Oral Presentation Australian Society for Limnology Conference 2017

Aggregating our knowledge using a coupled hydrodynamic-biogeochemical/ecological model to enhance our understanding of the environmental and ecological conditions of the Gippsland Lakes (#113)

Yafei Zhu 1 2 , Perran L.M. Cook 2 , Paul Reich 3 , Ryan Woodland 4 , Fiona Warry 5 , Ralph Mac Nally 6
  1. Water Technology, Notting Hill, VIC, Australia
  2. School of Chemistry, Monash University, Clayton, Vic, Australia
  3. Arthur Rylah Institute for Environmental Research, Department of Environment, Land, Water and Planning, Melbourne, VIC, Australia
  4. Chesapeake Biological Laboratory, University of Maryland, Solomons, MD, United States
  5. Integrated Water and Catchment Division, Integrated Water and Catchment Division, Department of Environment, Land, Water and Planning, Melbourne, Vic, Australia
  6. Institute for Applied Ecology , The University of Canberra, Bruce, ACT, Australia

Aquatic ecosystems are difficult to manage owing to the myriad of ecological and physical processes driving these systems.  Two complex yet fundamentally important processes within these systems are the mixing dynamics of dissimilar water masses and biogeochemical cycling between organic and inorganic forms.  Coupled hydrodynamic-biogeochemical models can integrate these fundamental processes, enhancing our conceptual understanding of system dynamics while identifying knowledge gaps and informing management actions.  Here we illustrate two applications of a hydrodynamic-biogeochemical model to better understand nutrient-bloom dynamics as well as juvenile fish dispersal in the estuarine Gippsland Lakes. 

Our model consists of a hydrodynamic component simulating transport and mixing in the water column and a biogeochemical/ecological model describing processes in the water column and sediment compartments.

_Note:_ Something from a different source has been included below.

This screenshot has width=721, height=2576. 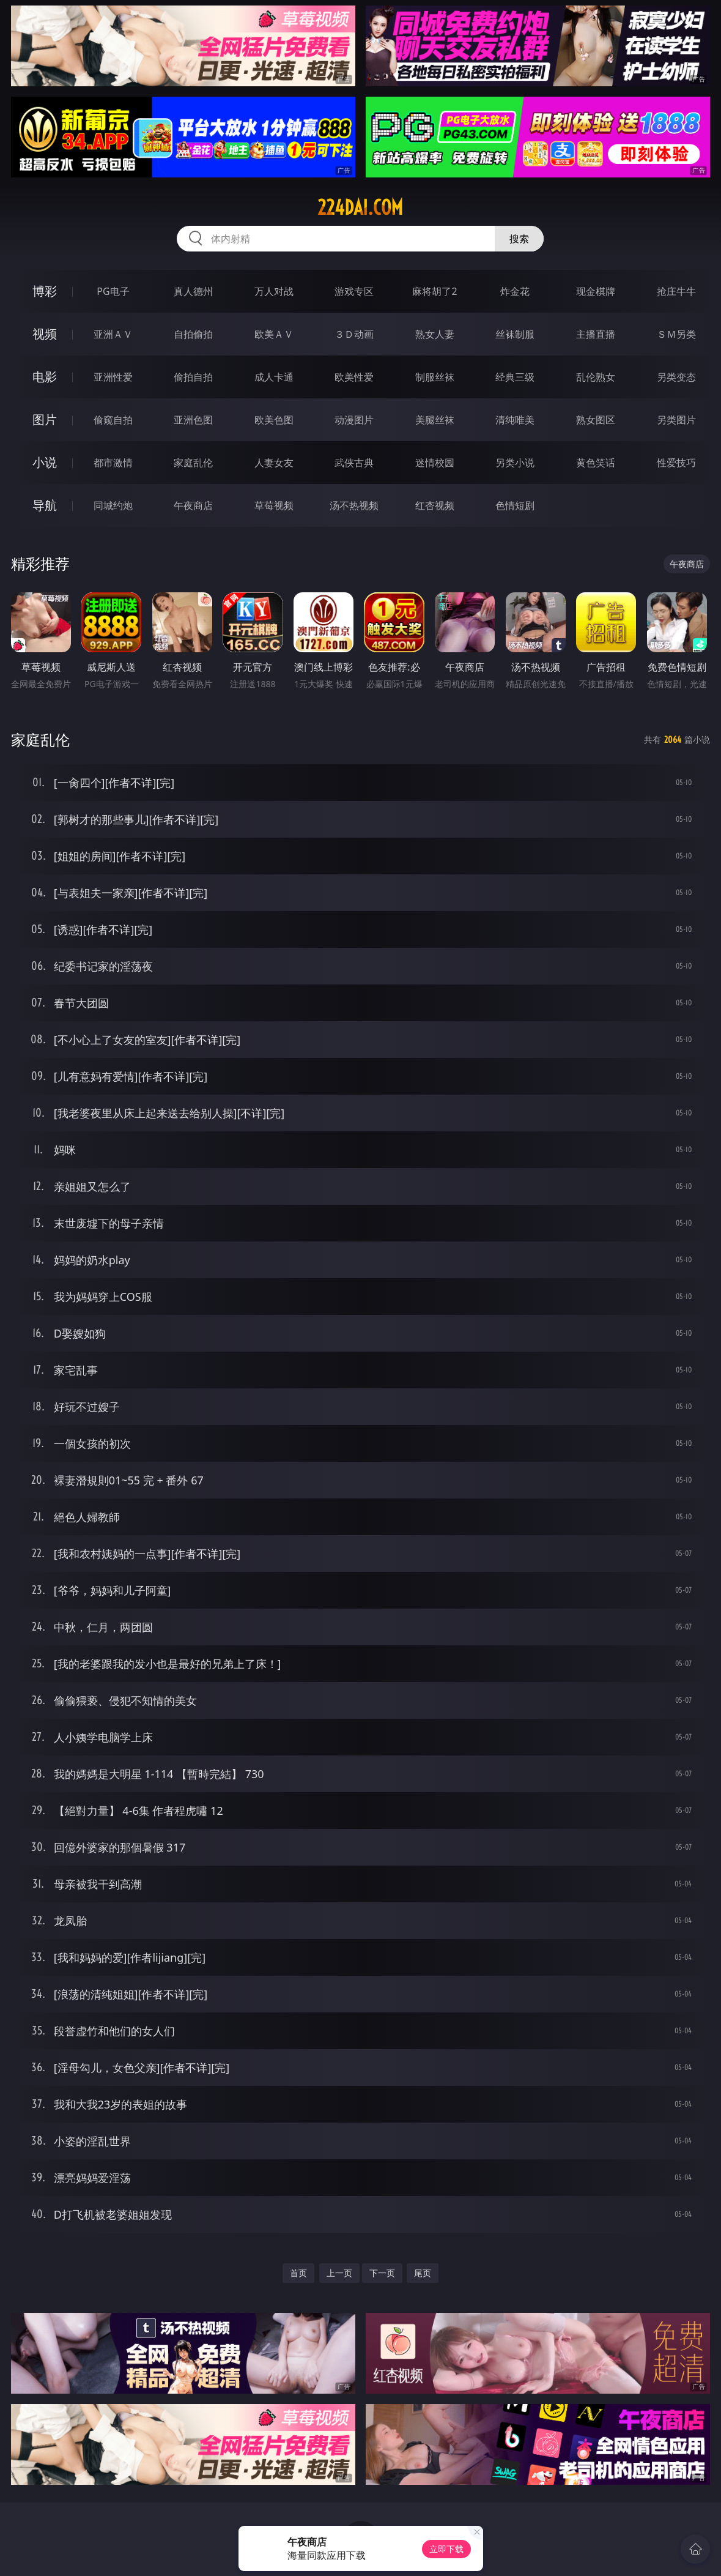 What do you see at coordinates (113, 505) in the screenshot?
I see `同城约炮` at bounding box center [113, 505].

Apart from standard processes common to these models, we also included benthic bioirrigation and salinity-dependency grazing as potentially significant yet poorly understood factors influencing nutrient cycles and phytoplankton population dynamics (highlighting two important knowledge gaps).

We used the model to explore the sensitivity of Nodularia spumigena bloom development to different physical, biological and ecological factors. We found temperature and salinity are the primary factors initialising Nodularia blooms in the lakes; phosphorus controlled the duration, size and severity; bioirrigation amplified sediment-nutrient exchanges and the formation of Nodularia blooms; and sediment phosphorus release supplied most of the phosphorus supporting Nodularia bloom development.

We combined the hydrodynamic model with field sampling to explore the relative importance dispersal and habitat quality in distributions of juvenile black bream Acanthopagrus butcheri.  Preliminary results showed that dispersal of juvenile bream within the lakes was limited to areas directly influenced by river plumes; recruitment was absent in areas remote from the plumes (even those with ideal seagrass habitat).  These findings highlight the utility of hydrodynamic models for identifying critical nursery habitats for fishery species and prioritising habitat-focused management actions.